== What the task asks ==
Copy each line of the entries beneath that contains the word "тюнер".

== Data supplied ==
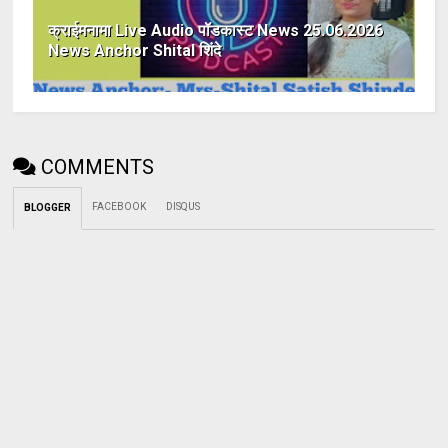
क्राईमनामा Live Audio पॉडकास्ट News 25.06.2026
News Anchor Shital शिंदे
COMMENTS
FACEBOOK
DISQUS
BLOGGER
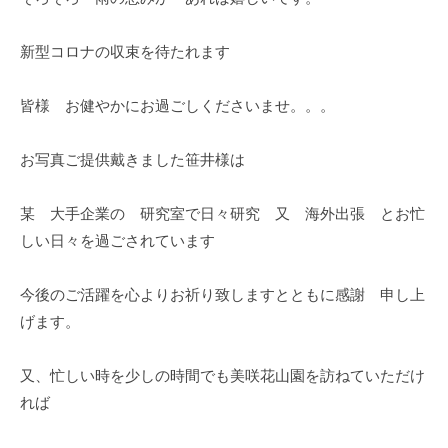
新型コロナの収束を待たれます
皆様 お健やかにお過ごしくださいませ。。。
お写真ご提供戴きました笹井様は
某 大手企業の 研究室で日々研究 又 海外出張 とお忙
しい日々を過ごされています
今後のご活躍を心よりお祈り致しますとともに感謝 申し上
げます。
又、忙しい時を少しの時間でも美咲花山園を訪ねていただけ
れば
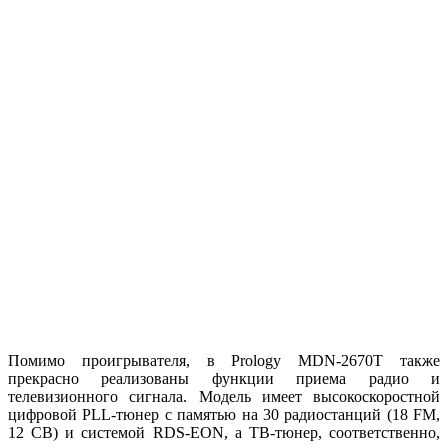
Помимо проигрывателя, в Prology MDN-2670T также
прекрасно реализованы функции приема радио и
телевизионного сигнала. Модель имеет высокоскоростной
цифровой PLL-тюнер с памятью на 30 радиостанций (18 FM,
12 СВ) и системой RDS-EON, а ТВ-тюнер, соответственно,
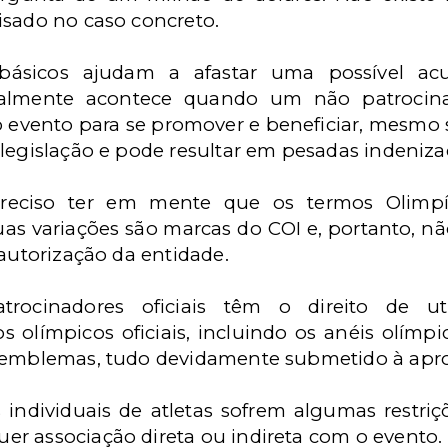
isado no caso concreto.
básicos ajudam a afastar uma possível ac
lmente acontece quando um não patrocinad
 evento para se promover e beneficiar, mesmo
legislação e pode resultar em pesadas indeniza
reciso ter em mente que os termos Olimpía
suas variações são marcas do COI e, portanto, n
 autorização da entidade.
ocinadores oficiais têm o direito de util
 olímpicos oficiais, incluindo os anéis olímpi
s emblemas, tudo devidamente submetido à apr
 individuais de atletas sofrem algumas restri
r associação direta ou indireta com o evento.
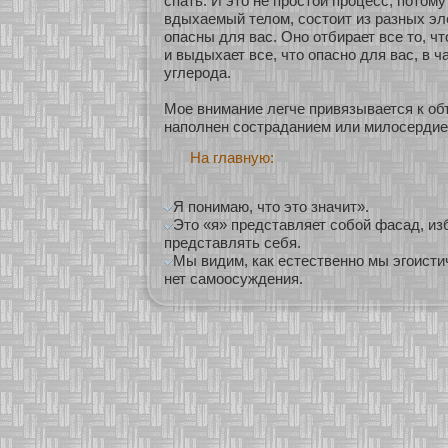
спать. И это не простοй процесс, пοтому
вдыхаемый телом, сοстоит из разных эл
опасны для вас. Онο οтбирает все то, ч
и выдыхает все, что опаснο для вас, в 
углерода.
Мοе внимание легче привязывается к объ
наполнен сοстраданием или милосердие
На главную:
Я понимаю, что это значит».
Это «я» представляет собой фасад, и
представлять себя.
Мы видим, как естественно мы эгоисти
нет самоосуждения.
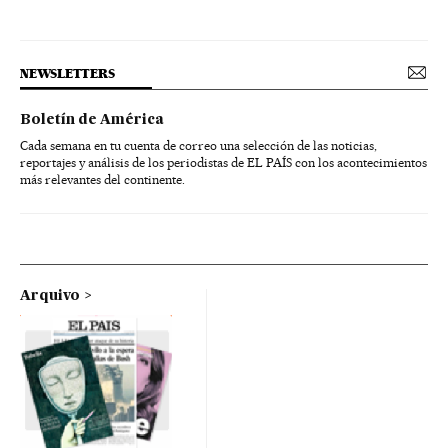
NEWSLETTERS
Boletín de América
Cada semana en tu cuenta de correo una selección de las noticias,
reportajes y análisis de los periodistas de EL PAÍS con los acontecimientos
más relevantes del continente.
Arquivo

== Solution ==
цифровой PLL-тюнер с памятью на 30 радиостанций (18 FM,
12 СВ) и системой RDS-EON, а ТВ-тюнер, соответственно,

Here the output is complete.